Souvent les gens disent ne pas aimer travailler. Peut-être est-ce vrai. Ce qui l’est davantage, c’est que beaucoup de personnes travaillent n’importe comment. Ne serait-ce pas cela finalement que nous n’aimons pas, le n’importe quoi ?…
Prenons l’exemple des exercices. Comment les corrigeons-nous ?
Nous écarterons le cas des professeurs qui donnent des exercices et ne les corrigent pas. Cette faute professionnelle grave, car elle instille l’idée pernicieuse de l’absurdité de l’école donc grève tout apprentissage futur, existe mais est somme toute peu répandue.
Dans la très grande majorité des cas, les enseignants corrigent les exercices, ou lorsque nous faisons nous-même des exercices, nous les corrigeons pour savoir « si on a bon » comme me le dit un jeune l’autre jour. Mais que faisons-nous de cette correction ? Déjà, il y a l’erreur commune chez les élèves de se contenter de vérifier si leurs réponses sont justes. Ce n’est déjà pas mal, mais c’est incomplet. Là où le professeur se sera donné la peine de faire une phrase voire un paragraphe, l’élève se satisfait à tort de son « oui », de son « x = 3 », etc. Aussi ce dernier ne comprendra pas pourquoi il n’aura pas tous les points au contrôle alors que sa réponse est juste. Juste oui, mais incomplète. En résumé, commencer par vérifier la justesse de sa production, d’accord, mais poursuivre en vérifiant si le travail produit est bien complet. Nous retrouvons la triple activité qui aère le cerveau : VMC, vérifier, modifier, compléter. Le maître-mot est exercice : l’exercice prépare au contrôle comme l’entraînement préparer au match. Donc un exercice se rédige dans les conditions du contrôle. Autrement nous manquerons de temps (ceux qui ne finissent pas le dernier exercice se retrouveront) et dans une moindre mesure, nous manquerons d’assurance (ceux qui ont barré leur réponse exacte pour en fournir une autre s’alarmeront), même si cette baisse de confiance en soi est due à une autre négligence.
Vérifier si sa production est juste et complète est déjà un premier point. Il y en a d’autres. Comme l’objectif de l’exercice est de s’exercer, se préparer au contrôle ou à la situation réelle d’utilisation de ses connaissances, préparons-nous à cette confrontation au réel.
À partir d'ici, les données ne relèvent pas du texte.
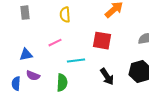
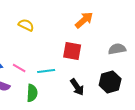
yellow semicircle: (65, 15) -> (26, 25), moved, turned 119
pink line: (55, 43) -> (19, 68), moved, turned 56

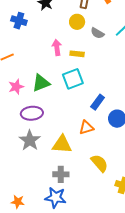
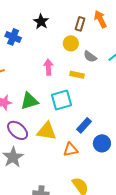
yellow rectangle: (77, 54) -> (77, 75), moved
purple ellipse: (32, 113) -> (18, 130), turned 40
yellow triangle: (62, 144) -> (47, 131), moved

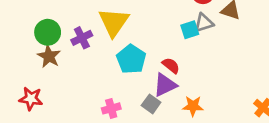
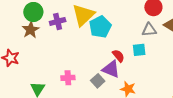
cyan square: (190, 30) -> (139, 50), moved
cyan pentagon: (131, 59) -> (100, 27), moved
purple triangle: (165, 85) -> (111, 69), turned 36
Ici nous rencontrons la grande pratique de l’annulaire : une fois l’exercice terminé, tout cacher sauf l’énoncé et le refaire de tête. Il ne s’agit pas forcément d’apprendre par cœur l’exercice, mais surtout d’en comprendre l’articulation, la structure. Car ce sont les structures qui sont transférables. Ou si vous préférez les méthodes. Les données d’un exercice peuvent changer. Les méthodes beaucoup moins. Mais il y a encore mieux en terme d’efficacité. Prenons notre copie corrigée, par nos soins ou celle du professeur. D’accord il y a des annotations en rouge, en vert, en bleu… Mais en quoi cela me prépare-t-il à la vie réelle, au contrôle, à l’examen, au concours ?… Cela me fait une belle jambe de savoir que ce mot s’écrit comme ça, mais est-ce que je peux marcher avec seulement un trait rouge ?
Non, il me faut savoir refaire entièrement l’exercice. Sur le papier. Sans aucune rature. Prenons un exercice de traduction. Je corrige en rouge mes phrases traduites. Très bien. Mais si je m’arrête là, je risque les refaire très longtemps ces erreurs. Je vais donc m’atteler à réécrire la phrase entièrement. Et en évocation bien sûr, c’est-à-dire en utilisant un protocole de séparation (dans l’espace ou dans le temps) : je ne garde pas le corrigé sous les yeux pour corriger ma copie. Quand je réécris la phrase correcte, je le fais de tête, sans avoir sous les yeux ni la correction, ni ce que j’ai écrit auparavant. Car il faudrait savoir : je veux arriver à l’écrire parfaitement cette phrase oui ou non ?…
Donc pour chaque phrase, revenir et revenir dessus, jusqu’à écrire la phrase parfaite.
Et si on pousse le raisonnement jusqu’au bout, savoir refaire tout l’exercice comme ça… Tout juste, du début à la fin, voire même de la fin au début, dans n’importe quel sens, mais pas n’importe comment !
Oui, parfois nous devons travailler comme un bœuf pour labourer le champ de notre ignorance.